Sunday will be a little warmer but Saturday will have sunshine and that should feel pretty good. The Follies are a bit less formal than our regular launches so you won't need to fill out flight cards. There will only be six pads set up and we'll launch in salvos as opposed to our usual continuous launching with the circle. A few club members may be tied up with NAR S&T motor testing so if you can help out with safety check, pad management or launch control don't hesitate to step up.
We’ll still need you to read our
and fill out the second page so you can present that for tracing purposes at the launch.
If you are on a TARC team or know of anyone involved with TARC this year, we'd like to invite you to join us for any practice or qualifying launches you'd like to do. We'll have four TARC-only launches scheduled for the Acton field in the coming months; check our website calendar for those dates.

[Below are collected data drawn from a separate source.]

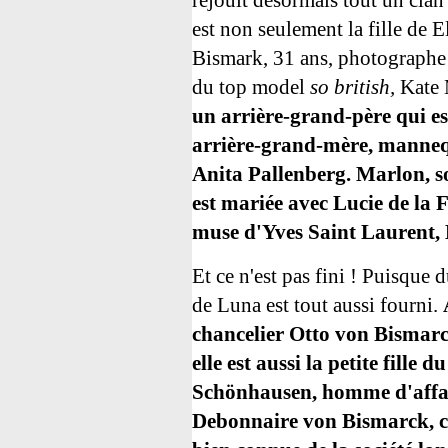
réjouit désormais tout un clan
est non seulement la fille de 
Bismark, 31 ans, photographe 
du top model
so british,
Kate 
un arrière-grand-père qui es
arrière-grand-mère, manneq
Anita Pallenberg. Marlon, so
est mariée avec Lucie de la Fa
muse d'Yves Saint Laurent, 
Et ce n'est pas fini ! Puisque 
de Luna est tout aussi fourni.
chancelier Otto von Bismarc
elle est aussi la petite fill
Schönhausen, homme d'affair
Debonnaire von Bismarck, c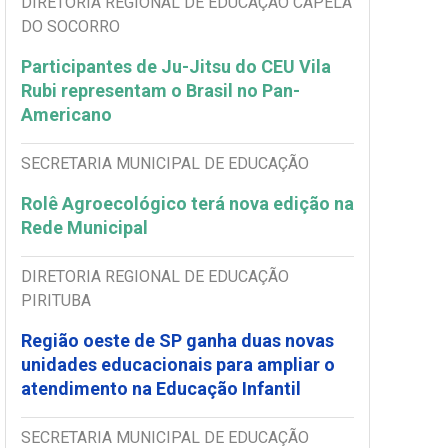
DIRETORIA REGIONAL DE EDUCAÇÃO CAPELA
DO SOCORRO
Participantes de Ju-Jitsu do CEU Vila
Rubi representam o Brasil no Pan-
Americano
SECRETARIA MUNICIPAL DE EDUCAÇÃO
Rolê Agroecológico terá nova edição na
Rede Municipal
DIRETORIA REGIONAL DE EDUCAÇÃO
PIRITUBA
Região oeste de SP ganha duas novas
unidades educacionais para ampliar o
atendimento na Educação Infantil
SECRETARIA MUNICIPAL DE EDUCAÇÃO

As usual for Acton, there are no high-power or sparky flights allowed. Match your low- or mid-power motor to your rocket so it will land on the field; you don’t want to put it in the trees and we don’t want you to put it on Route 2. While we are paying rent for the field, we do not charge launch fees for the Winter Follies. We will be charging launch fees the rest of this year so it would be a good time to order a season pass.
As we'll only be flying from 10 to 2, we won't be serving our famous hot dogs but they'll be back in April. So bring your rockets, motors, starters and wadding; we’ll supply the launch equipment and all the advice you need and probably more than want.

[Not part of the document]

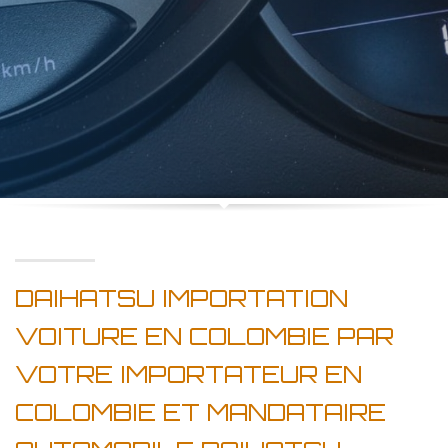
DAIHATSU IMPORTATION
VOITURE EN COLOMBIE PAR
VOTRE IMPORTATEUR EN
COLOMBIE ET MANDATAIRE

You're welcome, John. It was great to see the large turnout we had especially the members who have joined us in the past year. It's always great to see what the "old-timers" have going, too.

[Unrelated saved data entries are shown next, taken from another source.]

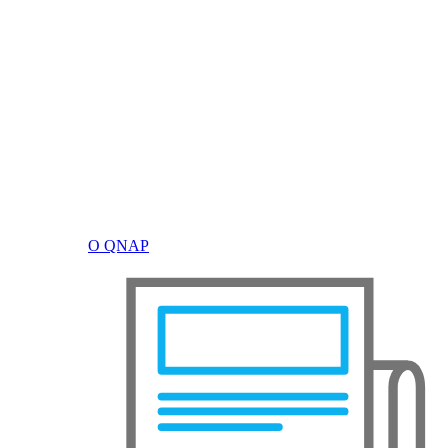
О QNAP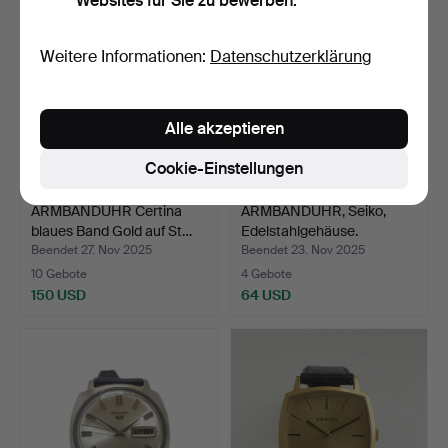
Websites für Sie zu bewerben.
Weitere Informationen:
Datenschutzerklärung
Alle akzeptieren
Cookie-Einstellungen
ARMBANDUHR Certina
ARMBANDUHR, Seiko,
blaues Band Gold auf St…
Edelstahlgehäuse.
Beendet 27. Nov 2025
Beendet 23. Nov 2025
10 Gebote
4 Gebote
150 USD
64 USD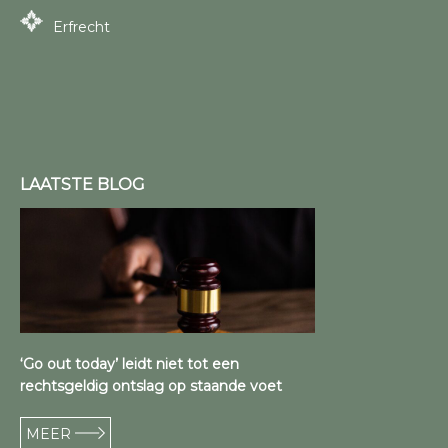
Erfrecht
LAATSTE BLOG
‘Go out today’ leidt niet tot een
rechtsgeldig ontslag op staande voet
MEER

Extra thanks to Guy for setting up and breaking down (along with whoever helped at each end of the day) and the electrical upgrades he has instituted. He swapped out the 1/4" connectors on the clip wires and one end of each lead wire for Anderson connectors and loose connections were not an issue all day. The relay box had a heater bulb inside to keep the inner workings at a good temperature for optimal operation. And most importantly, he acted as our liaison with the goose hunters ensuring we wouldn't receive any unwanted buckshot.
I want to add to what John said in thanking Kenn and Guy for their efforts to provide us with a great day of rocketry. Special recognition to Deborah for driving over two hours each way to launch rockets in cold weather. Question, isn't it against the law to hunt geese? Not to mention the discharge of fire arms across from the School Street Field.
I'd bet that since they were on private land, all they needed was permission from the land owner and the appropriate hunting licenses etc.
It's possible that technically they were sufficiently far enough away from the street(s) but pellets from the shotgun shells don't know that If it were me? I would have set up in that field such that I've been shooting in the opposite direction. Just sayin....
The goose hunters came back about the time the last of us were leaving. They had to jump through multiple permitting hoops to get to do what they were doing so it wasn't being done on a whim. This is one part of the year that allows for goose hunting. The seasonal migration flight paths determine where and how they set up on a field so changing their range isn't so easy. Besides, the other direction has it's limitations, too.
They were quite surprised to see such a large crowd on our side of the street. They were there previous weekends and will be back for the rest of the season. The good news is their season ends before our scheduled TARC launch in February.